Signals and Systems for ML

Sneiderman, Robby

Foundations

Signals and Systems for ML

Linear time-invariant systems, convolution, Fourier transform, and the sampling theorem. The signal processing foundations that underpin CNNs, efficient attention, audio ML, and frequency-domain analysis of training dynamics.

CoreTier 2StableSupporting~60 min

Start 8-question practice · 5 available 3-question pulse check Prereq Map

Learning position

Read this page in the graph.

foundations | layer 1 | tier 2. This page has 0 direct prerequisites and 6 published dependents.

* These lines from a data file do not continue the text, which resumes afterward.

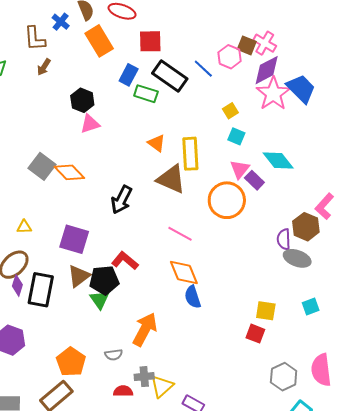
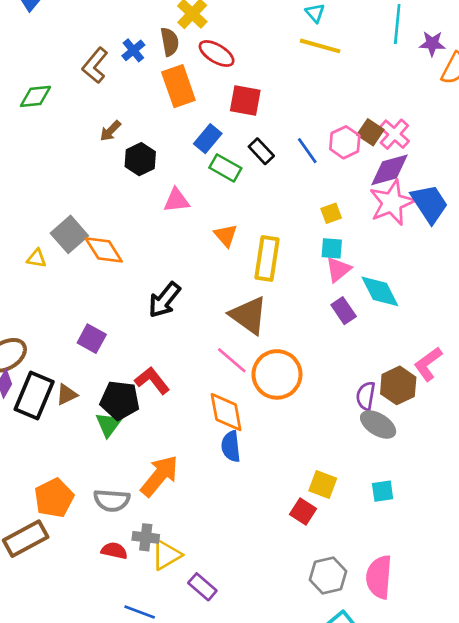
brown L-shape: (35, 39) -> (95, 65), turned 32
brown arrow: (44, 67) -> (110, 131), moved
black rectangle: (170, 76) -> (261, 151), size x0.6
pink triangle: (90, 124) -> (176, 200), moved
cyan square: (236, 136) -> (332, 248), turned -30
pink triangle: (240, 169) -> (338, 270), moved
brown triangle: (171, 179) -> (249, 315), moved
orange circle: (227, 200) -> (277, 374), moved
yellow triangle: (24, 227) -> (37, 258), moved
purple square: (74, 239) -> (92, 339), size x0.7
brown triangle: (79, 276) -> (67, 395), moved, size x0.7
gray semicircle: (114, 355) -> (112, 500), size x1.5

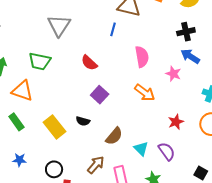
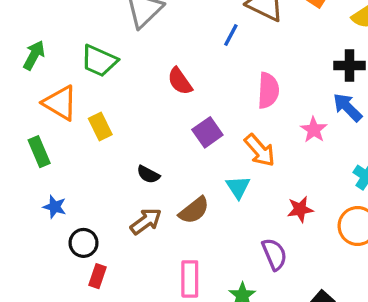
purple square: (100, 95) -> (207, 132), moved
yellow rectangle: (54, 127) -> (100, 127), moved, size x0.7
cyan triangle: (141, 149) -> (238, 187), moved
blue star: (19, 160) -> (55, 207), moved
brown arrow: (96, 165) -> (146, 221), moved

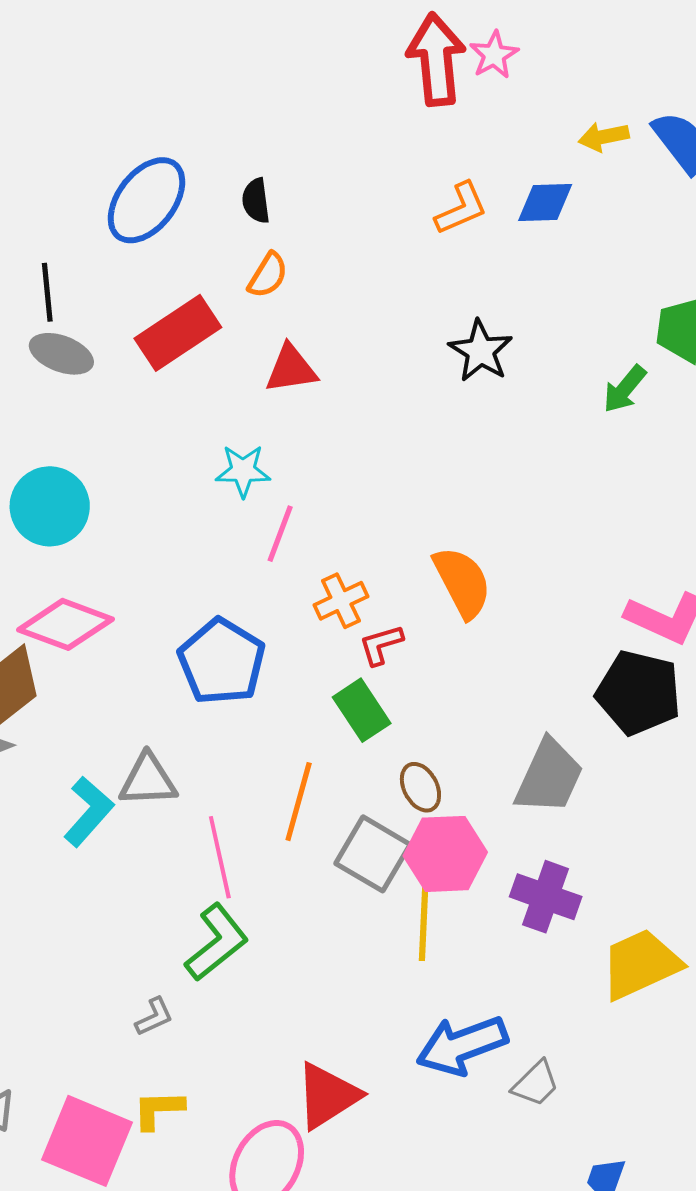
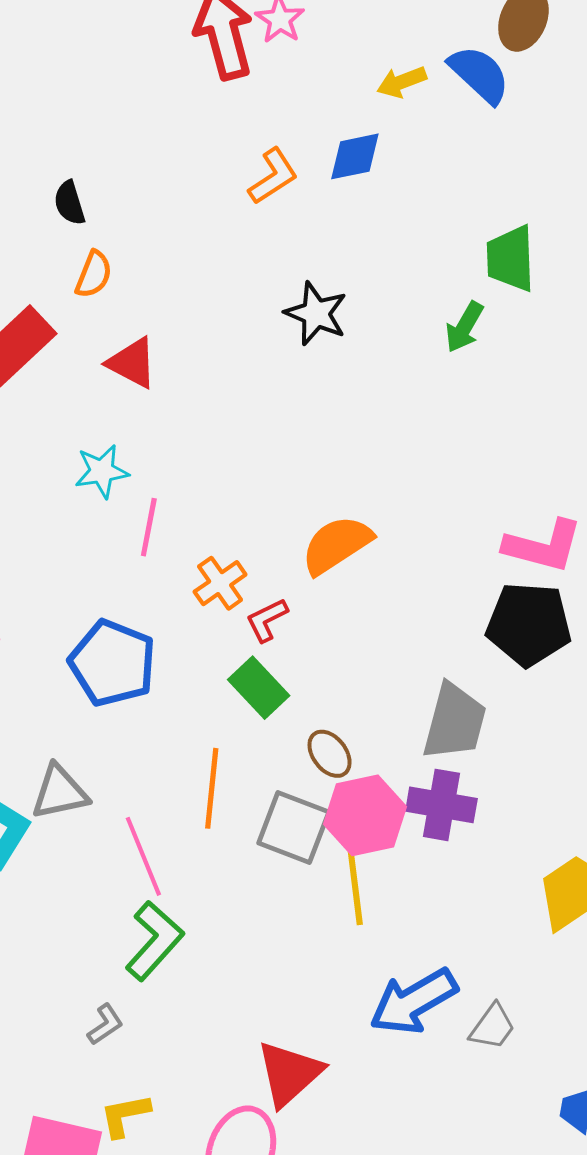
red triangle: (291, 369) -> (132, 363), turned 46
orange semicircle: (462, 582) -> (337, 545), turned -86
purple cross: (546, 897) -> (441, 805), moved

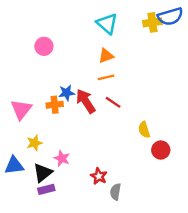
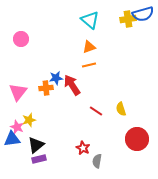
pink circle: (44, 46) -> (21, 39), moved
red line: (113, 102) -> (96, 111), moved
red circle: (161, 150) -> (137, 139), moved, size x1.5
pink star: (62, 158) -> (17, 127), moved

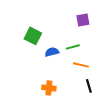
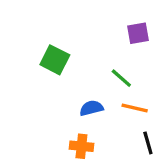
green line: (73, 47) -> (121, 78), turned 56
blue semicircle: (52, 52) -> (91, 108), moved

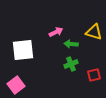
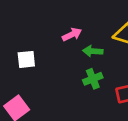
white square: (23, 50) -> (26, 59), size x0.6

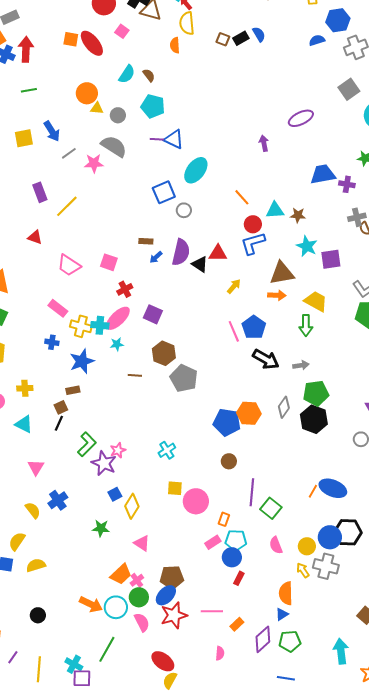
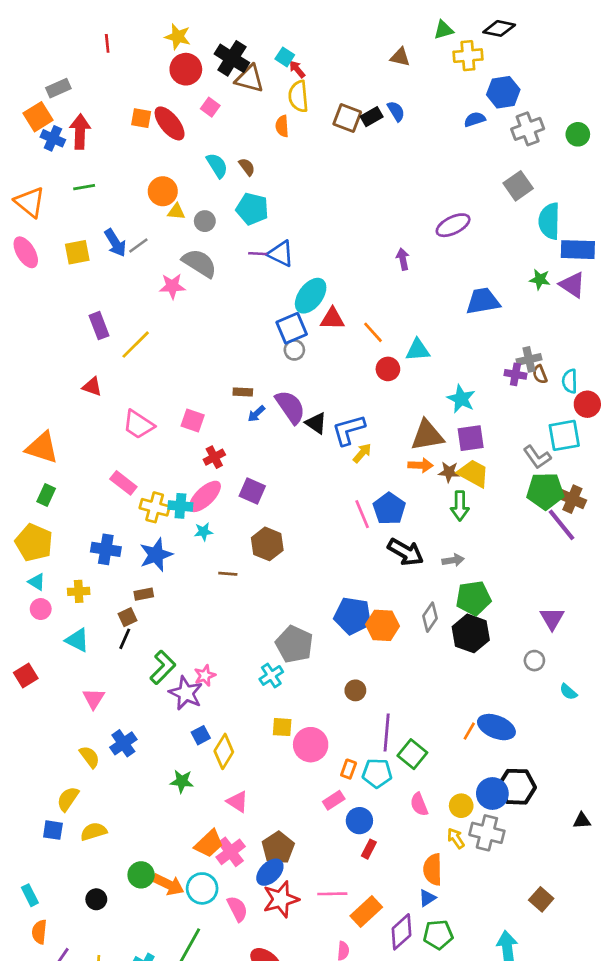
brown square: (223, 39) -> (347, 118), size x1.5
cyan semicircle: (127, 74) -> (217, 165), turned -66
gray line: (69, 153) -> (138, 246), moved
purple cross: (347, 184) -> (515, 374), moved
blue square: (164, 192) -> (292, 328), moved
brown star: (298, 215) -> (449, 472), moved
blue L-shape: (253, 243) -> (349, 430), moved
purple semicircle: (181, 252) -> (290, 407), turned -48
red triangle: (218, 253) -> (332, 319), moved
purple square: (331, 259) -> (471, 438), moved
blue cross: (52, 342) -> (106, 549), moved, size x1.5
gray pentagon: (184, 378) -> (294, 644), moved
blue pentagon: (227, 422) -> (353, 616), moved
cyan pentagon: (236, 540) -> (377, 773), moved
brown pentagon: (172, 577) -> (278, 848), turned -30
pink cross: (137, 580) -> (231, 852), size x1.5
green circle: (139, 597) -> (141, 875), moved
orange rectangle: (237, 624) -> (366, 911), size x1.6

Open Atlas Prerequisites Leads to

What next

Convolutional Neural Networks

This is the first curated or graph-derived continuation from the current page.

Evidence badge

Claim status

This page has no public Lean mapping yet. Use the evidence page to inspect how claim status labels work.

Show the backing system

AtlasOpen the full prerequisite graph and run grounding traces.EvidenceInspect source support, claim labels, and public trust status.LeanReview the checked declaration list, scopes, and axiom profile.

Why This Matters

Convolution is everywhere in machine learning, and it comes directly from signal processing. When you use a CNN, you are applying a bank of linear time-invariant filters to your input. When you compute attention efficiently using FFT, you are exploiting the convolution theorem. When you work with audio, speech, or time-series data, you are doing signal processing whether you realize it or not.

Understanding signals and systems gives you the language to reason about:

Why CNNs work (translation equivariance from convolution)
How to make attention $O(n \log n)$ instead of $O(n^2)$
What happens when you discretize continuous data (aliasing, Nyquist)
Frequency-domain analysis of neural network training dynamics

Mental Model

A signal is a function that carries information. A system transforms signals. The key restriction that makes everything tractable is linearity and time invariance: if the system treats all time steps the same way and obeys superposition, then its entire behavior is characterized by a single function (the impulse response), and applying the system to any input reduces to convolution.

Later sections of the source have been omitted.